** Excerpted records follows **

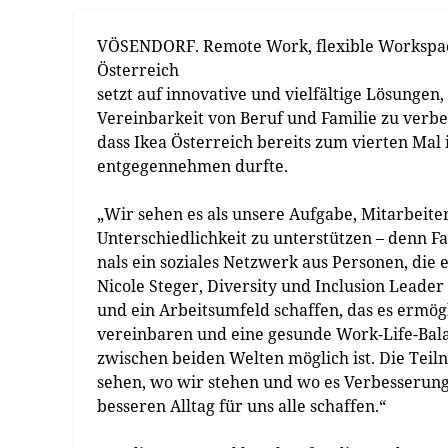
VÖSENDORF. Remote Work, flexible Workspac
Österreich
setzt auf innovative und vielfältige Lösunge
Vereinbarkeit von Beruf und Familie zu ver
dass Ikea Österreich bereits zum vierten Mal 
entgegennehmen durfte.
„Wir sehen es als unsere Aufgabe, Mitarbeiter 
Unterschiedlichkeit zu unterstützen – denn Fa
nals ein soziales Netzwerk aus Personen, die 
Nicole Steger, Diversity und Inclusion Leader
und ein Arbeitsumfeld schaffen, das es ermögl
vereinbaren und eine gesunde Work-Life-Bala
zwischen beiden Welten möglich ist. Die Tei
sehen, wo wir stehen und wo es Verbesserun
besseren Alltag für uns alle schaffen.“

** End of Excerpted records **

Everything in the records must be returned exactly, except the pictures.

Response area
VÖSENDORF. Remote Work, flexible Workspac
Österreich
setzt auf innovative und vielfältige Lösunge
Vereinbarkeit von Beruf und Familie zu ver
dass Ikea Österreich bereits zum vierten Mal 
entgegennehmen durfte.
„Wir sehen es als unsere Aufgabe, Mitarbeiter 
Unterschiedlichkeit zu unterstützen – denn Fa
nals ein soziales Netzwerk aus Personen, die 
Nicole Steger, Diversity und Inclusion Leader
und ein Arbeitsumfeld schaffen, das es ermögl
vereinbaren und eine gesunde Work-Life-Bala
zwischen beiden Welten möglich ist. Die Tei
sehen, wo wir stehen und wo es Verbesserun
besseren Alltag für uns alle schaffen.“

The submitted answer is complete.